*Dataset records*
____
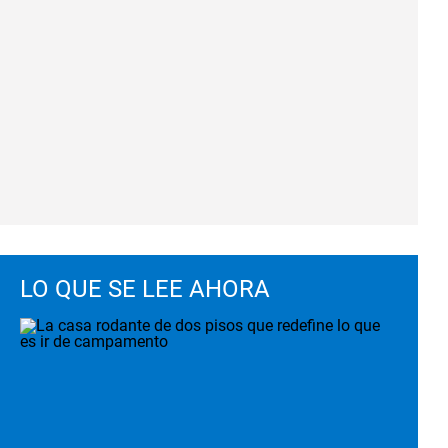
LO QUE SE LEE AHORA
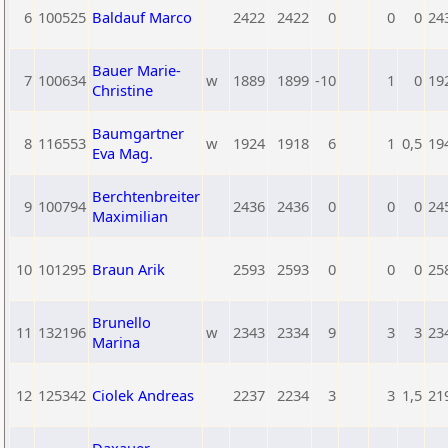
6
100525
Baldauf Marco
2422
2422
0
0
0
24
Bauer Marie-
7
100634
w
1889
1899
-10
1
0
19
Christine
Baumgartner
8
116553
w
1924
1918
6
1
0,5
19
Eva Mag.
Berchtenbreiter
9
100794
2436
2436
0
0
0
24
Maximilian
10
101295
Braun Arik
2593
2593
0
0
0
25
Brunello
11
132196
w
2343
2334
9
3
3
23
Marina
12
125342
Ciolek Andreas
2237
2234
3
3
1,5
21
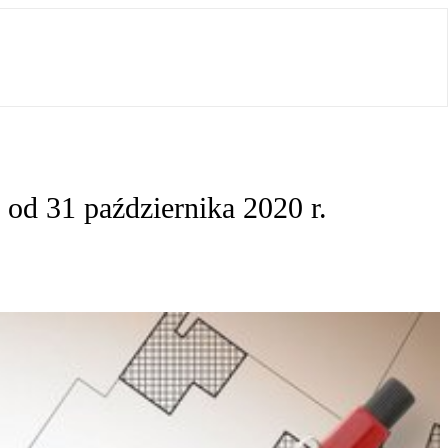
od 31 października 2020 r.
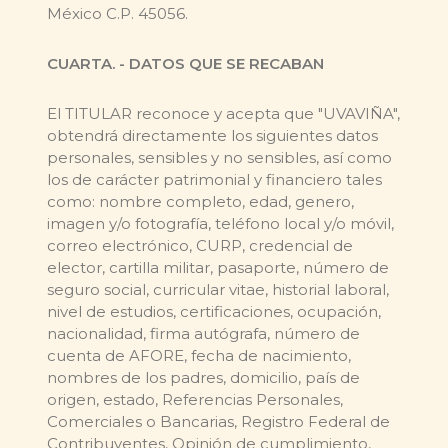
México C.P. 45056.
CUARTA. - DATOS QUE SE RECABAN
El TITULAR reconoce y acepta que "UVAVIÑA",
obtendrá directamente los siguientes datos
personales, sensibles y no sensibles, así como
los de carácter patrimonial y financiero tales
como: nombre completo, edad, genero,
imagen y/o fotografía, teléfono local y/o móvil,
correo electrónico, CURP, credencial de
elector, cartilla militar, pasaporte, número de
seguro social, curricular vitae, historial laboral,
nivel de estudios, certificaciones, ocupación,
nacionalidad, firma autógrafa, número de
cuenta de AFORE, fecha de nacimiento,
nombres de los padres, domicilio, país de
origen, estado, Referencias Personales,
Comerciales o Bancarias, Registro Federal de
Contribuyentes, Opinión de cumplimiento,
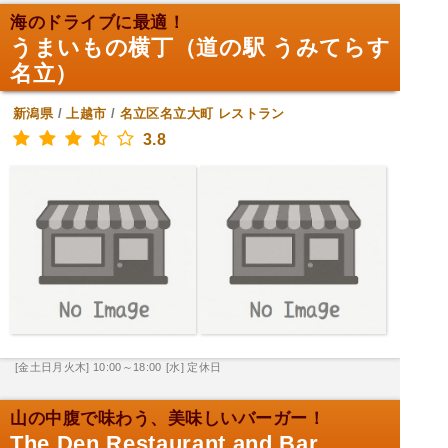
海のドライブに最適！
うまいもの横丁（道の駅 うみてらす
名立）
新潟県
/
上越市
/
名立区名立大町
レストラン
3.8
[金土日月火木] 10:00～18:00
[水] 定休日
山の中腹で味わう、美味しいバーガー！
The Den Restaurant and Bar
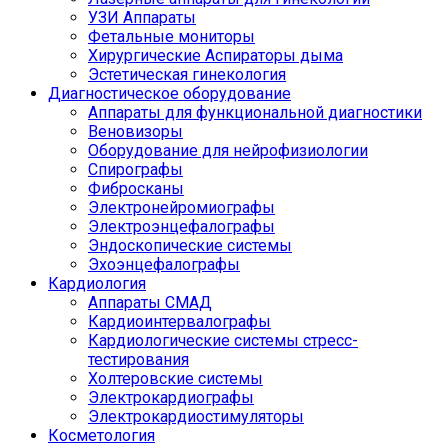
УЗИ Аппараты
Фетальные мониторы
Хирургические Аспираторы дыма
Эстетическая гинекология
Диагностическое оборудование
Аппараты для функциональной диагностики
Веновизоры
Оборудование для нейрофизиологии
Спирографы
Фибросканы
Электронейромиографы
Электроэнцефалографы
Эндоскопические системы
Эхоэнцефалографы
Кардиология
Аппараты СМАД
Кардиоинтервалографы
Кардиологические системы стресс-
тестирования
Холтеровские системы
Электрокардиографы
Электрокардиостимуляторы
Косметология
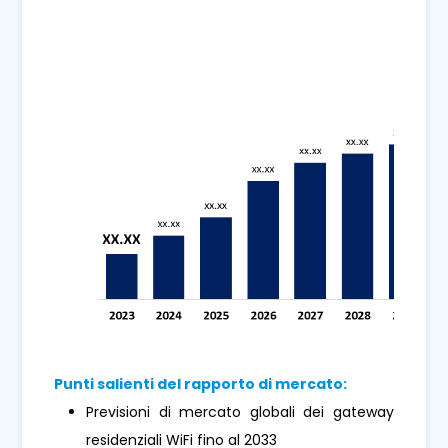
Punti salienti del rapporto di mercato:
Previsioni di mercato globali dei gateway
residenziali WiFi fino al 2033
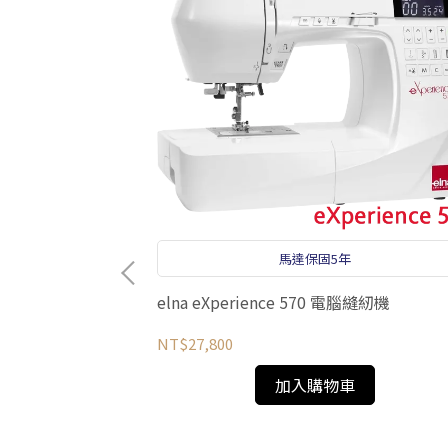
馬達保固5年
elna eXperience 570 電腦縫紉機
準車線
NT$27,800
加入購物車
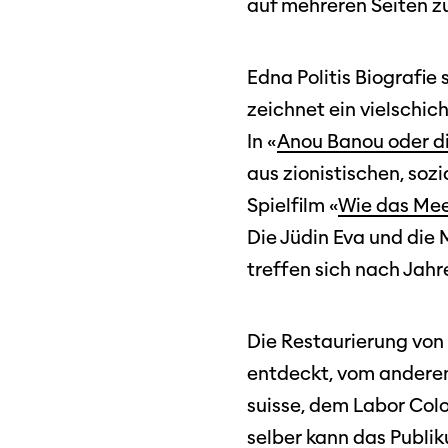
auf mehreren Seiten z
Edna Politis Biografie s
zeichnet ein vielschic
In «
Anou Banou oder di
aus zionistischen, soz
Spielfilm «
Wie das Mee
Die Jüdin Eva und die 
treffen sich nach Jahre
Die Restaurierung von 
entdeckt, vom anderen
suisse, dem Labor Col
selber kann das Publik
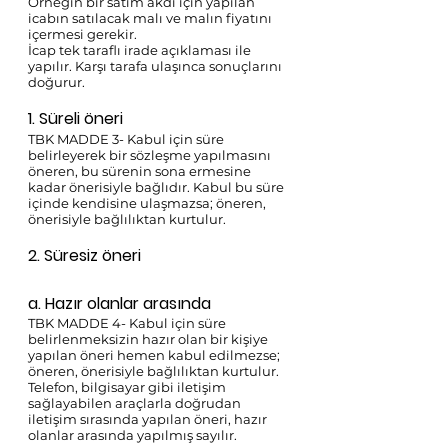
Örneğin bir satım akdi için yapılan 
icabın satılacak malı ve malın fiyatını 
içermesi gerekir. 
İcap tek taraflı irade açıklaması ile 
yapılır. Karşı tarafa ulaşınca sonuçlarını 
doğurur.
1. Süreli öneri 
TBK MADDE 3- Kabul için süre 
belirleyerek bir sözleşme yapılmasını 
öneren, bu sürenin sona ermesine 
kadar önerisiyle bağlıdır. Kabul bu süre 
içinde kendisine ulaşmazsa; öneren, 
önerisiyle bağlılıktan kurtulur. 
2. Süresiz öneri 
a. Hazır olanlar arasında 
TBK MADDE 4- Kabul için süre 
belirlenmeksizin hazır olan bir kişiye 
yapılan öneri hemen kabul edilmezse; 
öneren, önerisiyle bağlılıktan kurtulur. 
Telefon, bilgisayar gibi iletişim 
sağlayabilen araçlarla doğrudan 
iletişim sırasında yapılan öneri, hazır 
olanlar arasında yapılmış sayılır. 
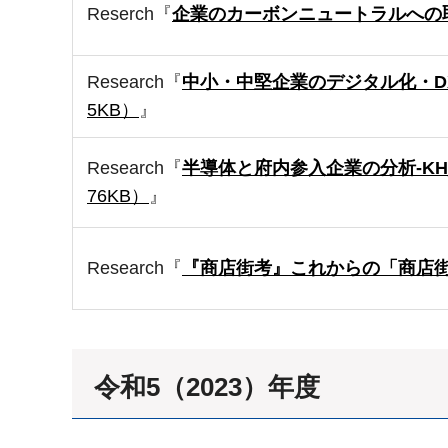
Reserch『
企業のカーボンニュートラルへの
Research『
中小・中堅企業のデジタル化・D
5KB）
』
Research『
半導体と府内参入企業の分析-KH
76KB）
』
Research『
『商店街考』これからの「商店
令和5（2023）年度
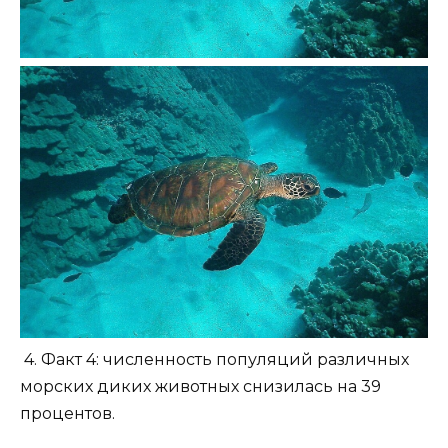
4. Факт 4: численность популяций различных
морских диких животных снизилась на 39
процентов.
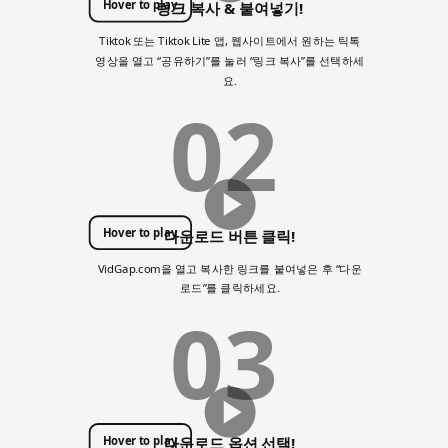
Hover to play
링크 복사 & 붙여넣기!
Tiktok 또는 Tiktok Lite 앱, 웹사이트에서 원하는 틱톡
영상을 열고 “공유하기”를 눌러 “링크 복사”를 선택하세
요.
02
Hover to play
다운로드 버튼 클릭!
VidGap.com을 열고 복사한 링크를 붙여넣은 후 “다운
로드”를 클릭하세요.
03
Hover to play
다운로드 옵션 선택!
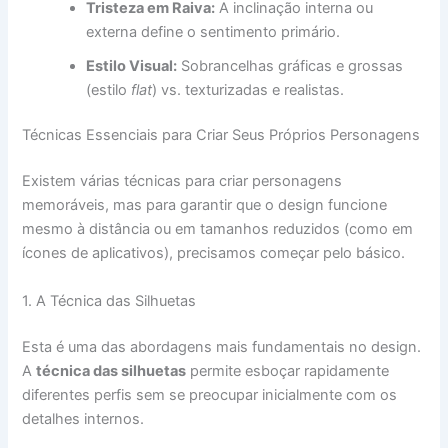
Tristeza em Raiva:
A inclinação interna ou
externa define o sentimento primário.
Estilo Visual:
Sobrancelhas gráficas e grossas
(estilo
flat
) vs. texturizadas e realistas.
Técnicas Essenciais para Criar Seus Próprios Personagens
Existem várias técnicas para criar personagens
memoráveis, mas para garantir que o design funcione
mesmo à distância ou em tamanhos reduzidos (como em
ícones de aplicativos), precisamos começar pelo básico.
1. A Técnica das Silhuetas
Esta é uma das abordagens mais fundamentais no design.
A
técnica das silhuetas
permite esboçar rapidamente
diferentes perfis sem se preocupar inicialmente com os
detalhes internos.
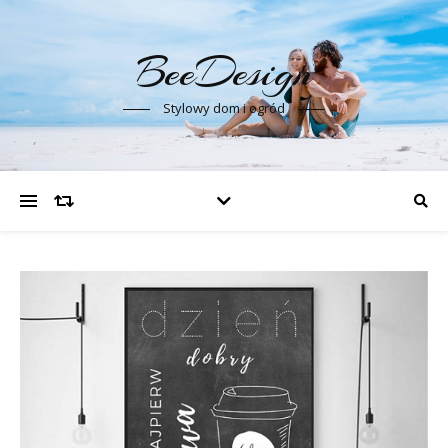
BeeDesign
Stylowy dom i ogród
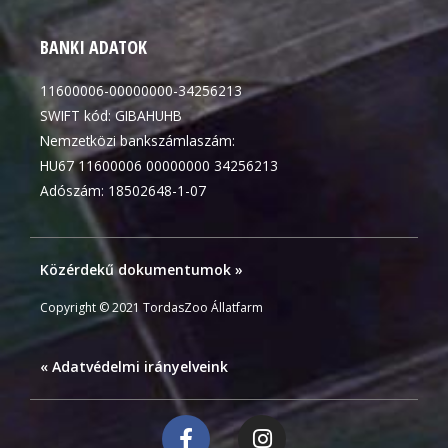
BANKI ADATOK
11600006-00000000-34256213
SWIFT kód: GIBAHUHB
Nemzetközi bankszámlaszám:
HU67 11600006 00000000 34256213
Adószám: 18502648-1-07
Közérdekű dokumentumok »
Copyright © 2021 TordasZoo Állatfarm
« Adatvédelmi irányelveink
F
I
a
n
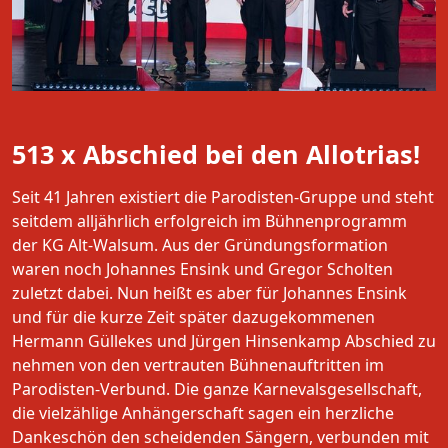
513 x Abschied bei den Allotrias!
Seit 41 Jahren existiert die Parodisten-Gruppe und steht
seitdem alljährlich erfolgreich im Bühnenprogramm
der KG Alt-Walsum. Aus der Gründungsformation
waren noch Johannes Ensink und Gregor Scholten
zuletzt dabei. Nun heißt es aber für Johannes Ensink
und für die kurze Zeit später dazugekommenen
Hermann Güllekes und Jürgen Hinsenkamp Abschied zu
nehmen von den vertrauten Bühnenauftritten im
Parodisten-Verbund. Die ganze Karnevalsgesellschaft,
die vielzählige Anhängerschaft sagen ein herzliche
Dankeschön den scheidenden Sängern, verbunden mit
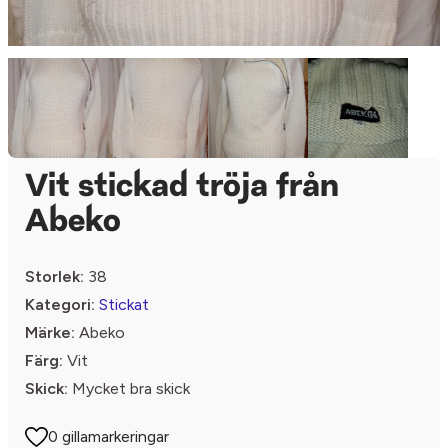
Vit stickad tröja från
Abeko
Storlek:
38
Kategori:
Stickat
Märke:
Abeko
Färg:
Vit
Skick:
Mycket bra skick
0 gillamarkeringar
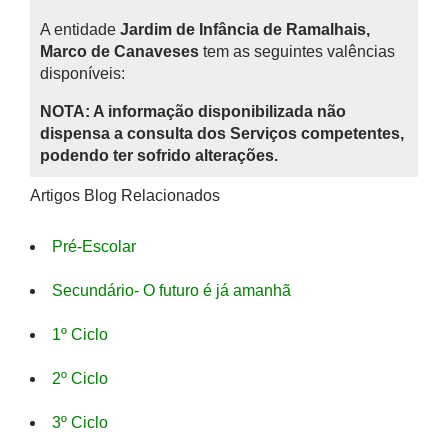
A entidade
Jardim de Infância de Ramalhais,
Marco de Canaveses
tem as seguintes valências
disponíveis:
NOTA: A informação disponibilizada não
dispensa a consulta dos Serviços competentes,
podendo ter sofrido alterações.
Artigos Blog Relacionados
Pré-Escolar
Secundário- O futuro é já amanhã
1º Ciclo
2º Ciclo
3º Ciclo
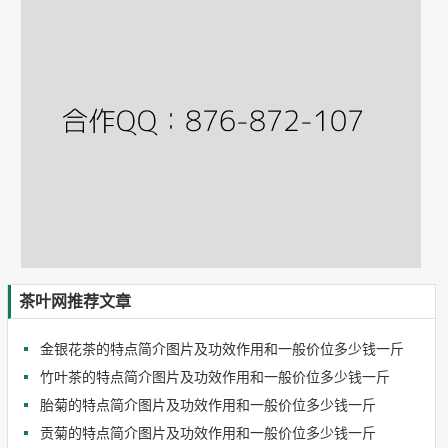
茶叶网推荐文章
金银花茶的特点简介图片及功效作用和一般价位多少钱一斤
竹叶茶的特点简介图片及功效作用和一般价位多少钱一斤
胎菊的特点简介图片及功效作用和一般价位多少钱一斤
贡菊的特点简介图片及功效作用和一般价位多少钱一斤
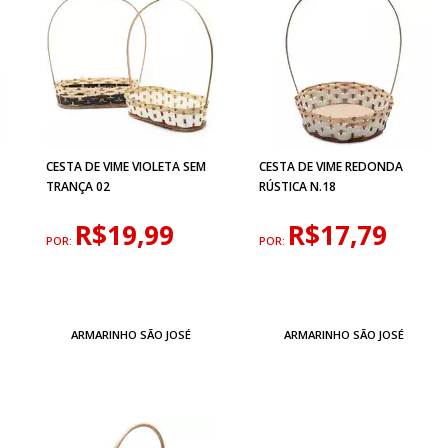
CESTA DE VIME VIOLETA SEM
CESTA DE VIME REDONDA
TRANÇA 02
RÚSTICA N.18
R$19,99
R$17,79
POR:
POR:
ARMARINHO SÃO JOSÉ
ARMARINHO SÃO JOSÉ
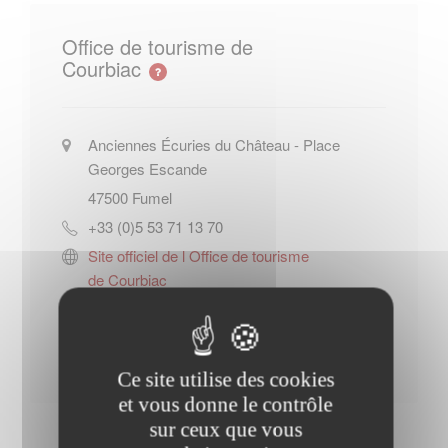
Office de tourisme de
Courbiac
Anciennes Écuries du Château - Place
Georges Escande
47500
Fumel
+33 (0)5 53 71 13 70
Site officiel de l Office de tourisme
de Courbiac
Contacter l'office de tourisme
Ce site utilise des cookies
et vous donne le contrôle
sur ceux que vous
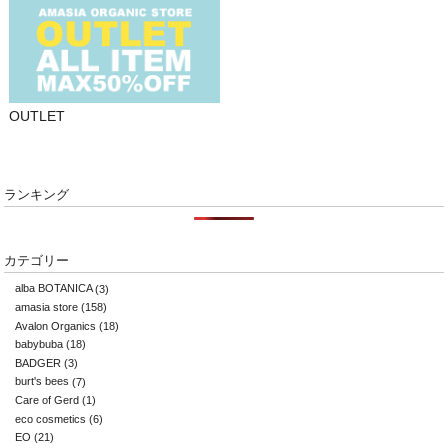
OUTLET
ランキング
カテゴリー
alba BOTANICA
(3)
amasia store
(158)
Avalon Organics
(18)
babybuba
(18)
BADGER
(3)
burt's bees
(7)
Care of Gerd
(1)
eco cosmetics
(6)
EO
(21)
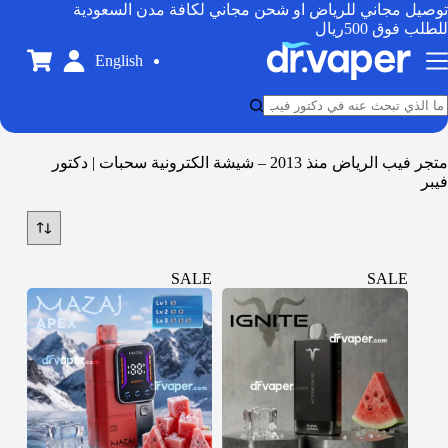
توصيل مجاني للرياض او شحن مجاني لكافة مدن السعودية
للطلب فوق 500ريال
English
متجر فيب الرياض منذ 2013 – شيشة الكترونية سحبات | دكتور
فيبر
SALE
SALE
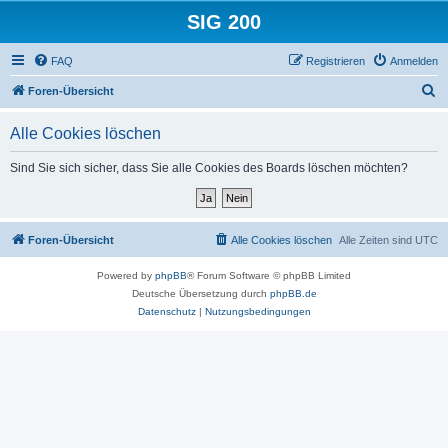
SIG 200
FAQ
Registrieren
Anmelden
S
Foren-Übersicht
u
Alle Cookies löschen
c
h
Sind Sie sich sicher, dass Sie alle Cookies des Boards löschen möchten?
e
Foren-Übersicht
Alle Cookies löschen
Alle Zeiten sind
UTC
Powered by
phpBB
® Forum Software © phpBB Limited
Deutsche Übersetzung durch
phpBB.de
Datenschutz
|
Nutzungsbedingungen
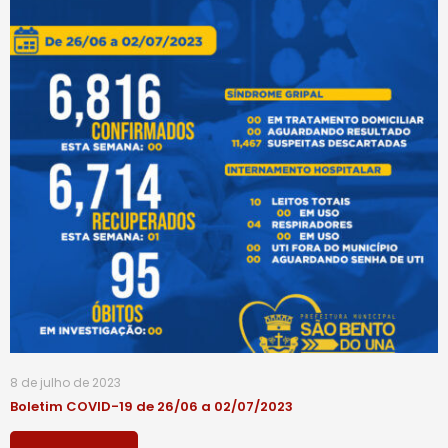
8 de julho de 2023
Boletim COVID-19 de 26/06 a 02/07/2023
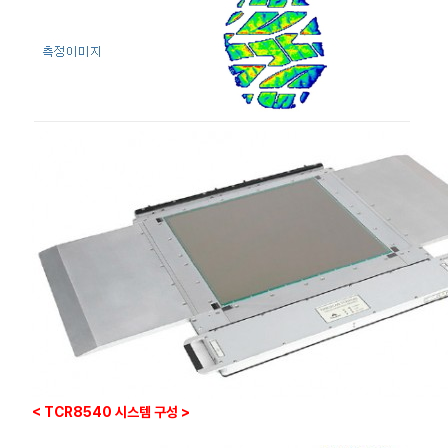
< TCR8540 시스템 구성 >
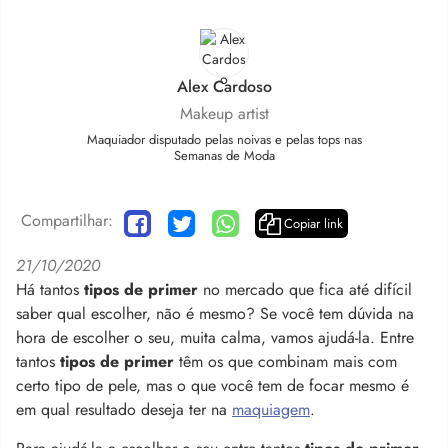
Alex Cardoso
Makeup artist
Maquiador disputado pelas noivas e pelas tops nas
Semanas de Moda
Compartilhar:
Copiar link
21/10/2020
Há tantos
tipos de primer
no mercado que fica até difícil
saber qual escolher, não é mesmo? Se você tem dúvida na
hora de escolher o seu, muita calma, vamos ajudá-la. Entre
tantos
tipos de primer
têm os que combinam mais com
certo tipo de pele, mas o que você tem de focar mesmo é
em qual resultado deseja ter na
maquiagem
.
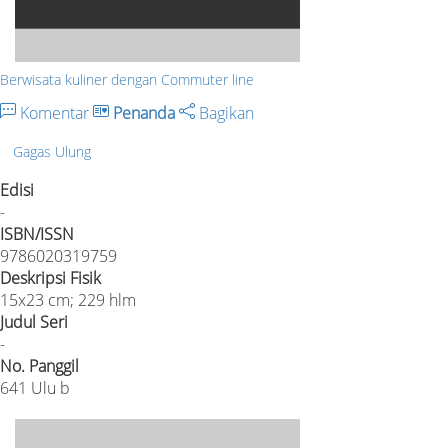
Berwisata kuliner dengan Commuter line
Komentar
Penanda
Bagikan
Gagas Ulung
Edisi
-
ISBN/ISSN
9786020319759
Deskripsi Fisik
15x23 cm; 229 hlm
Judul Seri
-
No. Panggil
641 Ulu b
____
*Your instructions*
Would you copy out, exactly and with no pictures, only the lines above from the one that contains "NOTA: A informação disponibilizada não" through the one that contains "têm os que combinam mais com"?

*Worked solution*
NOTA: A informação disponibilizada não
dispensa a consulta dos Serviços competentes,
podendo ter sofrido alterações.
Artigos Blog Relacionados
Pré-Escolar
Secundário- O futuro é já amanhã
1º Ciclo
2º Ciclo
3º Ciclo
茶叶网推荐文章
金银花茶的特点简介图片及功效作用和一般价位多少钱一斤
竹叶茶的特点简介图片及功效作用和一般价位多少钱一斤
胎菊的特点简介图片及功效作用和一般价位多少钱一斤
贡菊的特点简介图片及功效作用和一般价位多少钱一斤
CESTA DE VIME VIOLETA SEM
CESTA DE VIME REDONDA
TRANÇA 02
RÚSTICA N.18
R$19,99
R$17,79
POR:
POR:
ARMARINHO SÃO JOSÉ
ARMARINHO SÃO JOSÉ
Office de tourisme de
Courbiac
Anciennes Écuries du Château - Place
Georges Escande
47500
Fumel
+33 (0)5 53 71 13 70
Site officiel de l Office de tourisme
de Courbiac
Contacter l'office de tourisme
Ce site utilise des cookies
et vous donne le contrôle
sur ceux que vous
OUTLET
ランキング
カテゴリー
alba BOTANICA
(3)
amasia store
(158)
Avalon Organics
(18)
babybuba
(18)
BADGER
(3)
burt's bees
(7)
Care of Gerd
(1)
eco cosmetics
(6)
EO
(21)
توصيل مجاني للرياض او شحن مجاني لكافة مدن السعودية
للطلب فوق 500ريال
English
متجر فيب الرياض منذ 2013 – شيشة الكترونية سحبات | دكتور
فيبر
SALE
SALE
SIG 200
FAQ
Registrieren
Anmelden
S
Foren-Übersicht
u
Alle Cookies löschen
c
h
Sind Sie sich sicher, dass Sie alle Cookies des Boards löschen möchten?
e
Foren-Übersicht
Alle Cookies löschen
Alle Zeiten sind
UTC
Powered by
phpBB
® Forum Software © phpBB Limited
Deutsche Übersetzung durch
phpBB.de
Datenschutz
|
Nutzungsbedingungen
8 de julho de 2023
Boletim COVID-19 de 26/06 a 02/07/2023
< TCR8540 시스템 구성 >
Alex Cardoso
Makeup artist
Maquiador disputado pelas noivas e pelas tops nas
Semanas de Moda
Compartilhar:
Copiar link
21/10/2020
Há tantos
tipos de primer
no mercado que fica até difícil
saber qual escolher, não é mesmo? Se você tem dúvida na
hora de escolher o seu, muita calma, vamos ajudá-la. Entre
tantos
tipos de primer
têm os que combinam mais com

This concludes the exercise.